Libyan oil output fell to its lowest level since the 2011 civil war at the end of July, owing to disruptions to the oil supply in the eastern and western regions. Official oil production figures suggest that output has fallen below 250,000 barrels/day in recent weeks.

Outlook for 2013-17

  • Political power has been transferred from appointed officials to elected representatives, but political uncertainty will remain high for much of the estimate period.
  • The transition will face delays owing to security issues, inclunding conflict over government-sanctioned militias and strikes by oil sector workers. Government failure to meet or manage public expectations may spark social unrest.
  • Economic policy in the post-Qadhafi era is expected to combine a heavy central-government role in reconstruction with market-oriented reforms.
  • The oil minister has suggested that new hydrocarbons legislation is imminent and that an oil-licensing round will be held before the end of 2013. However, security and other concerns suggest that the round is likely to be delayed.
  • Following a massive 92.1% rebound in 2012, the Libyan economy will grow by an annual average of 9% in 2013-17 on the back of increased activity in both the oil and non-oil sectors.
  • Inflation averaged 6.1% in 2012, and The Economist Intelligence Unit expects it to be maintained at an average of 4.8% over the estimate period by sustained private consumption and government spending.

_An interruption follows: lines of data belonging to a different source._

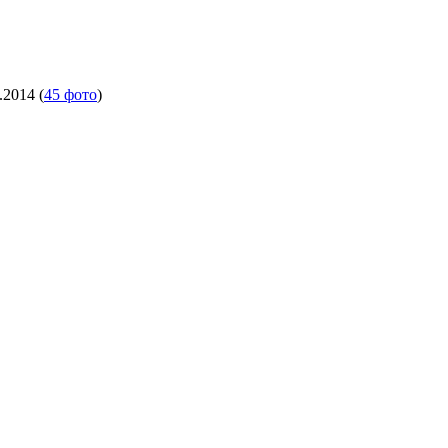
.2014
(
45 фото
)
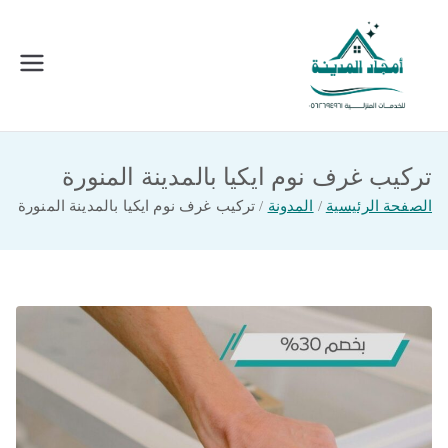
خطى
لى
لمحتوى
امجاد المدينة للخدمات المنزلية
افضل شركة تنظيف ونقل عفش بالمدينة
المنورة
تركيب غرف نوم ايكيا بالمدينة المنورة
الصفحة الرئيسية
المدونة
تركيب غرف نوم ايكيا بالمدينة المنورة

  • We expect the current-account surplus to average 17.6% of GDP a year over the estimate period, although it will shrink sharply in the latter part of the period, to 8.8% of GDP in 2017, as oil prices drop.


  • The prime minister announced the launch of a national dialogue in August aimed mainly at addressing the constitution writing process and disarmament.

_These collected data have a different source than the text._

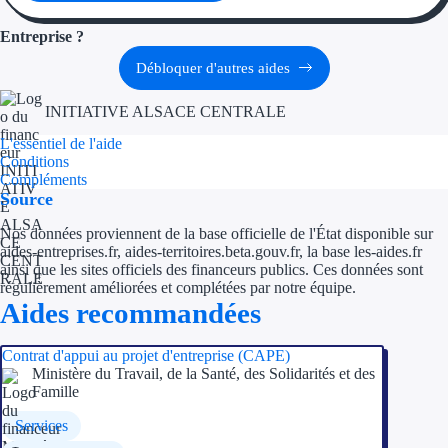
Entreprise ?
Débloquer d'autres aides
INITIATIVE ALSACE CENTRALE
L'essentiel de l'aide
Conditions
Compléments
Source
Nos données proviennent de la base officielle de l'État disponible sur
aides-entreprises.fr, aides-territoires.beta.gouv.fr, la base les-aides.fr
ainsi que les sites officiels des financeurs publics. Ces données sont
régulièrement améliorées et complétées par notre équipe.
Aides recommandées
Contrat d'appui au projet d'entreprise (CAPE)
Ministère du Travail, de la Santé, des Solidarités et des
Famille
Services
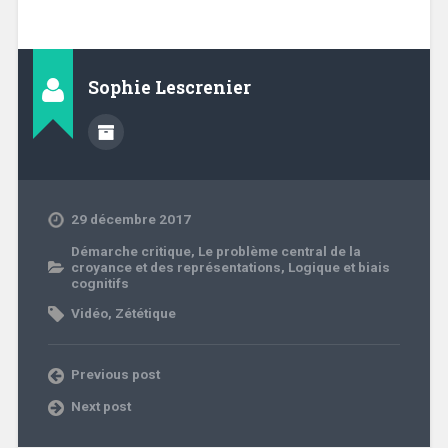
Sophie Lescrenier
29 décembre 2017
Démarche critique
,
Le problème central de la
croyance et des représentations
,
Logique et biais
cognitifs
Vidéo
,
Zététique
Previous post
Next post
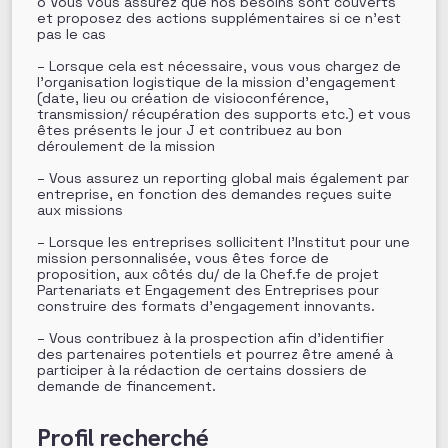
o Vous vous assurez que nos besoins sont couverts
et proposez des actions supplémentaires si ce n’est
pas le cas
– Lorsque cela est nécessaire, vous vous chargez de
l’organisation logistique de la mission d’engagement
(date, lieu ou création de visioconférence,
transmission/ récupération des supports etc.) et vous
êtes présents le jour J et contribuez au bon
déroulement de la mission
– Vous assurez un reporting global mais également par
entreprise, en fonction des demandes reçues suite
aux missions
– Lorsque les entreprises sollicitent l’Institut pour une
mission personnalisée, vous êtes force de
proposition, aux côtés du/ de la Chef.fe de projet
Partenariats et Engagement des Entreprises pour
construire des formats d’engagement innovants.
– Vous contribuez à la prospection afin d’identifier
des partenaires potentiels et pourrez être amené à
participer à la rédaction de certains dossiers de
demande de financement.
Profil recherché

  • The trial of Saif al-Islam, the son of the former leader, Muammar al-Qadhafi, is due to take place on September 19th. However, tribal militias in Zintan insist on keeping the trial within Zintan, reflecting tense relations with the government.
  • In August unknown militias closed a pipeline linking two of the major oil‑fields in the west-Al Feel and Al Sharara-bringing down oil production to its lowest level since the 2011 civil war, and threatening fiscal stability in 2013/14.
  • The national-owned National Oil Corporation announced on August 18th that it was invoking force majeure on exports from four terminals that have been closed by protests since late July.
  • The government has been pushing in recent weeks for parliamentary legislation that would allow for the removal of food and fuel subsidies. These will be restored by a monthly direct cash transfer of US$102 per citizen.